Sweet dumplings made with cottage cheese and semolina and coated with sugary breadcrumbs – Romanian papanasi fierti.

Ingredients

  • 250 g/ 8.8 oz/ 1 1/8 cups cottage cheese
  • 1 medium egg
  • 50 g/ 1.7 oz/ ¼ cup semolina
  • 50 g/ 1.7 oz/ 1.3 cup all-purpose flour
  • 2 tablespoons vanilla sugar or 1 teaspoon pure vanilla extract
  • pinch of salt
  • 2 tablespoons butter
  • 75 g/ 2.6 oz/ ¾ cup dry breadcrumbs
  • 2 tablespoons sugar or more to taste
  • more flour for the working surface

Instructions

  1. Give the cottage cheese to a fine mesh sieve and drain thoroughly.
  2. Start by preparing the breadcrumbs.
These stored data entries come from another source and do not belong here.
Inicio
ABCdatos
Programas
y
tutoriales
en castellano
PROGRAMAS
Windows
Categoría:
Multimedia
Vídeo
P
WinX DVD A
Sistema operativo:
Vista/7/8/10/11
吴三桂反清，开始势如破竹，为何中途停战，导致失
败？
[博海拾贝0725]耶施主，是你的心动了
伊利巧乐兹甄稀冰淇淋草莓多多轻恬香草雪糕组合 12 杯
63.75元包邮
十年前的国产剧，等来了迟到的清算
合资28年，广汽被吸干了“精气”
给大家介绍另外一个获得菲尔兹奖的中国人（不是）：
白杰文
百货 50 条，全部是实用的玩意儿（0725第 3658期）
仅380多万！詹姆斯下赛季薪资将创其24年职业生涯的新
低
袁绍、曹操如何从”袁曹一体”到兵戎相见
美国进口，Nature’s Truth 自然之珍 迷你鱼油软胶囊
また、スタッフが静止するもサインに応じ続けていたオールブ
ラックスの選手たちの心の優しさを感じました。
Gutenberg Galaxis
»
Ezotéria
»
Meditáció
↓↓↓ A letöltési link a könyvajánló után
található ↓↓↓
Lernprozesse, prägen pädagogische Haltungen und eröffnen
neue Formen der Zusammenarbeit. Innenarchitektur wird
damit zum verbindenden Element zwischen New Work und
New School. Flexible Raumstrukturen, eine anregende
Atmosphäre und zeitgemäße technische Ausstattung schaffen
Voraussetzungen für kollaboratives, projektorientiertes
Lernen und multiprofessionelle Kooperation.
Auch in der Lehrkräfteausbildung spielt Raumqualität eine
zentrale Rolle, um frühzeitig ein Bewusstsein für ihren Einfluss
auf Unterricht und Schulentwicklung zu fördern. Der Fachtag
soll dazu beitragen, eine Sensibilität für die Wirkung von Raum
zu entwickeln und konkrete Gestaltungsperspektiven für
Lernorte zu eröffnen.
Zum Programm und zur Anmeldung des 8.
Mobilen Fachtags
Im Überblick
Melt the butter in a large pan, add the breadcrumbs and stir for a few minutes until the breadcrumbs are golden. Transfer to a large bowl and let get cool. When cold, add the sugar and mix well.
  3. Bring a large pot of water to a boil. Add the salt.
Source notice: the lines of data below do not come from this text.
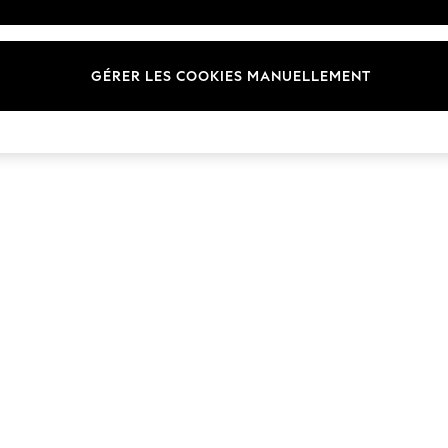
Marques
GÉRER LES COOKIES MANUELLEMENT
© 2026 Next Germany GmbH. Tous droits réservés.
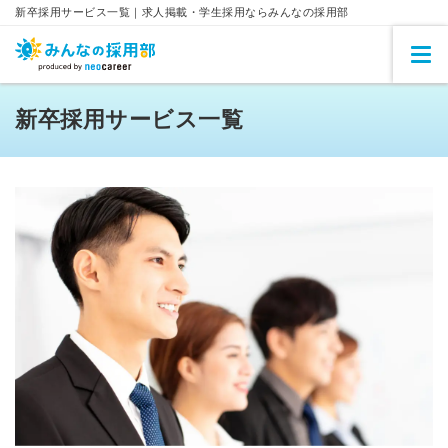
新卒採用サービス一覧｜求人掲載・学生採用ならみんなの採用部
新卒採用サービス一覧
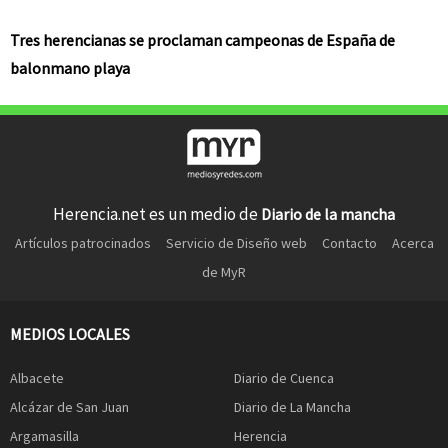
Tres herencianas se proclaman campeonas de España de
balonmano playa
Herencia.net es un medio de
Diario de la mancha
Artículos patrocinados
Servicio de Diseño web
Contacto
Acerca
de MyR
MEDIOS LOCALES
Albacete
Diario de Cuenca
Alcázar de San Juan
Diario de La Mancha
Argamasilla
Herencia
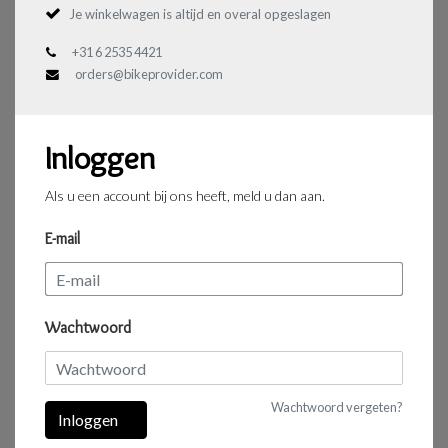
Je winkelwagen is altijd en overal opgeslagen
+31 6 2535 4421
orders@bikeprovider.com
Inloggen
Als u een account bij ons heeft, meld u dan aan.
E-mail
Wachtwoord
Wachtwoord vergeten?
Inloggen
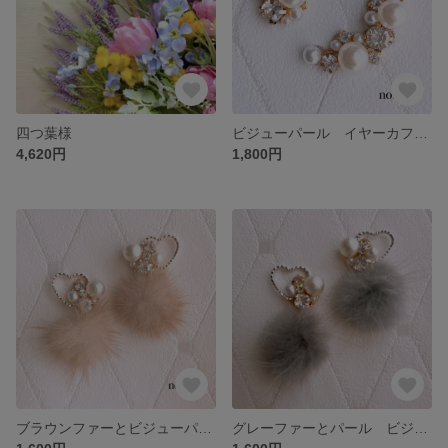
四つ葉様
ビジューパール イヤーカフ ピアス イヤリング 樹脂 ノンホール 蝶バネ 結婚式 ブライダル ホワイト 春夏秋冬 ゴージャス
4,620円
1,800円
ブラウンファーとビジューパール ピアス イヤリング 樹脂 ノンホール 蝶バネ 春夏秋冬 シンプル
グレーファーとパール ビジュー ピアス ピアス イヤリング 樹脂 ノンホール 蝶バネ 春夏秋冬 大ぶり シンプル 貼るピアス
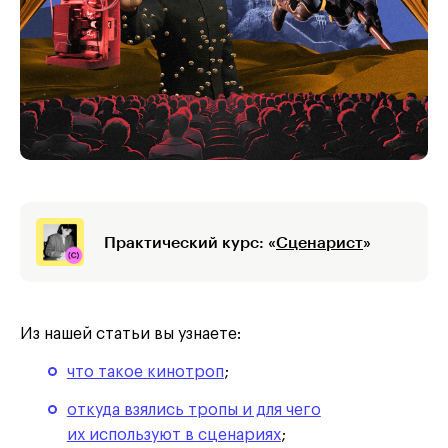
Практический курс: «
Сценарист
»
Из нашей статьи вы узнаете:
что такое кинотроп
;
откуда взялись тропы и для чего
их используют в сценариях
;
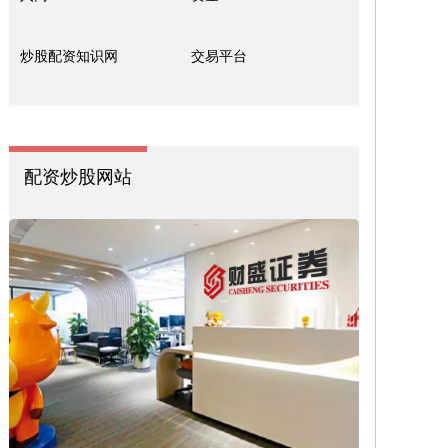
炒股配资知识网
交易平台
配资炒股网站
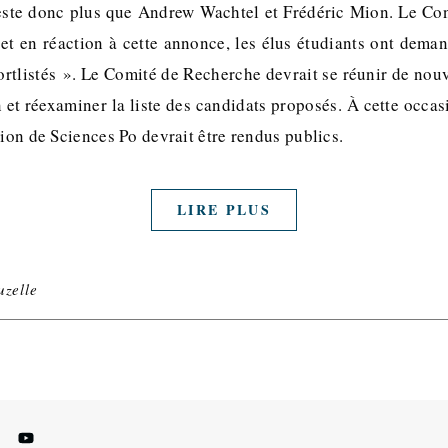
reste donc plus que Andrew Wachtel et Frédéric Mion. Le Con
 et en réaction à cette annonce, les élus étudiants ont dema
ortlistés ». Le Comité de Recherche devrait se réunir de nouv
 et réexaminer la liste des candidats proposés. À cette occa
tion de Sciences Po devrait être rendus publics.
LIRE PLUS
uzelle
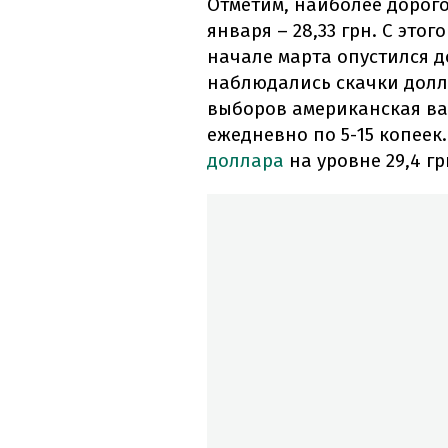
Отметим, наиболее дорого
января – 28,33 грн. С это
начале марта опустился до
наблюдались скачки долла
выборов американская ва
ежедневно по 5-15 копеек
доллара
на уровне 29,4 гр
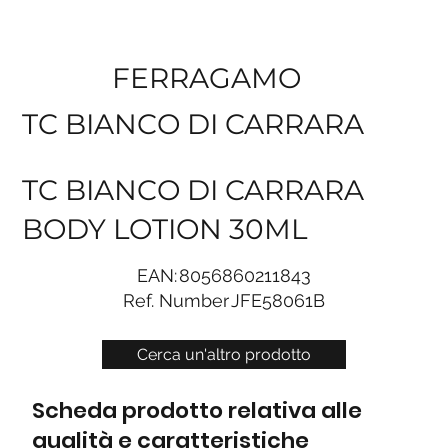
FERRAGAMO
TC BIANCO DI CARRARA
TC BIANCO DI CARRARA
BODY LOTION 30ML
EAN:
8056860211843
Ref. Number
JFE58061B
Cerca un'altro prodotto
Scheda prodotto relativa alle
qualità e caratteristiche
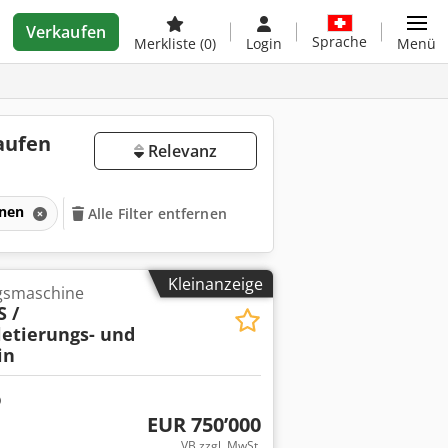
Verkaufen
Sprache
Merkliste
(0)
Login
Menü
aufen
Relevanz
inen
Alle Filter entfernen
Kleinanzeige
ngsmaschine
 /
letierungs- und
in
EUR 750’000
VB zzgl. MwSt.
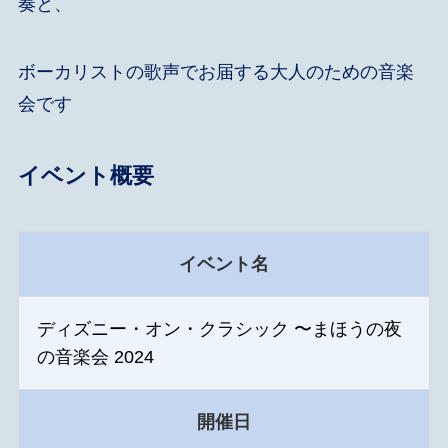
奏と、
ボーカリストの歌声でお届する大人のための音楽
会です
イベント概要
イベント名
ディズニー・オン・クラシック 〜まほうの夜
の音楽会 2024
開催日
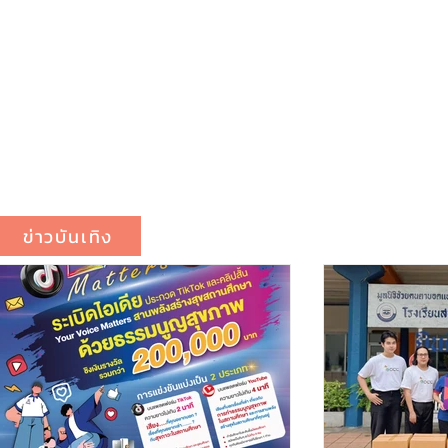
ข่าวบันเทิง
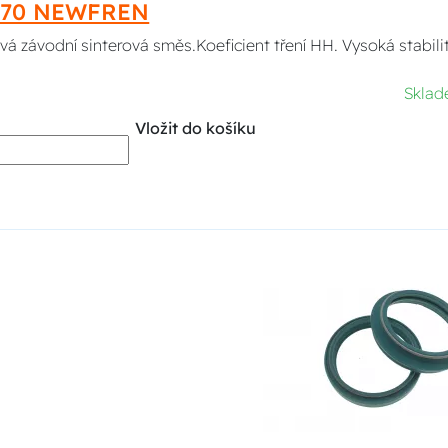
470 NEWFREN
á závodní sinterová směs.Koeficient tření HH. Vysoká stabilit
Skla
Vložit do košíku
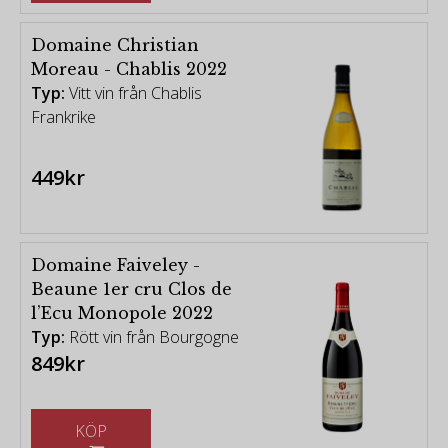
Domaine Christian
Moreau - Chablis 2022
Typ:
Vitt vin från Chablis
Frankrike
449kr
Domaine Faiveley -
Beaune 1er cru Clos de
l’Ecu Monopole 2022
Typ:
Rött vin från Bourgogne
849kr
KÖP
  4. In the meantime mix the drained cottage cheese, egg and vanilla sugar in a bowl. With the immersion blender, blend the ingredients until you obtain a rough paste. Add the semolina and the flour and mix with a spoon. The dough should be soft and a little bit sticky, but still manageable.
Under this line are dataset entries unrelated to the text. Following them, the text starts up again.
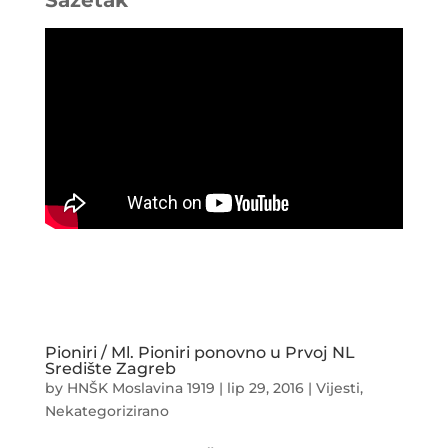
Pioniri / Ml. Pioniri ponovno u Prvoj NL
Središte Zagreb
by
HNŠK Moslavina 1919
|
lip 29, 2016
|
Vijesti
,
Nekategorizirano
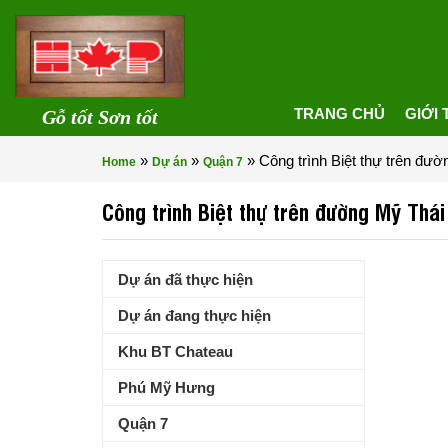
TRANG CHỦ
GIỚI 
Gỗ tốt Sơn tốt
»
»
»
Công trình Biệt thự trên đ
Home
Dự án
Quận 7
Công trình Biệt thự trên đường Mỹ Thá
Dự án đã thực hiện
Dự án đang thực hiện
Khu BT Chateau
Phú Mỹ Hưng
Quận 7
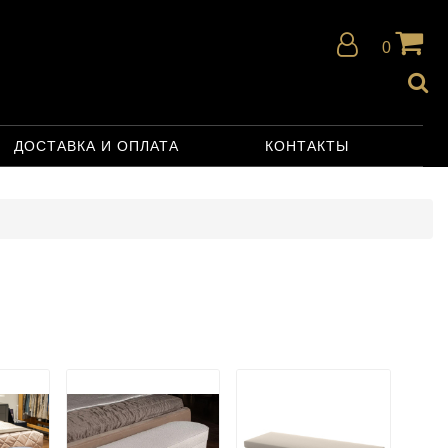
0
ДОСТАВКА И ОПЛАТА
КОНТАКТЫ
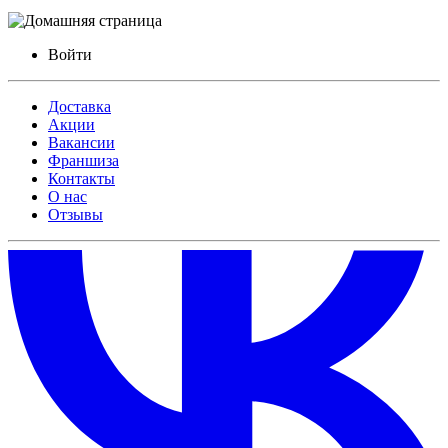
Войти
Доставка
Акции
Вакансии
Франшиза
Контакты
О нас
Отзывы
  5. Sprinkle the working surface generously with flour. Turn the dough onto the flour and form a ball. If the dough is too soft and you cannot really work with it, gradually add a little more flour. Don't overdo it or the dumplings will turn out too tough. The dough should be very soft and it is ok if it is still a bit sticky.
  6. Flour your hands and form a sausage, about 3-4 cm/ 1.1 – 1.5 inches in diameter. Cut the sausage into about 20 pieces. With floured hands roll each piece into a ball. Turn this ball very lightly through the flour on the working surface (only if it's extremely sticky), shake to remove the excess flour and press into a disc. With a floured finger press a small dent in the middle of the dumpling.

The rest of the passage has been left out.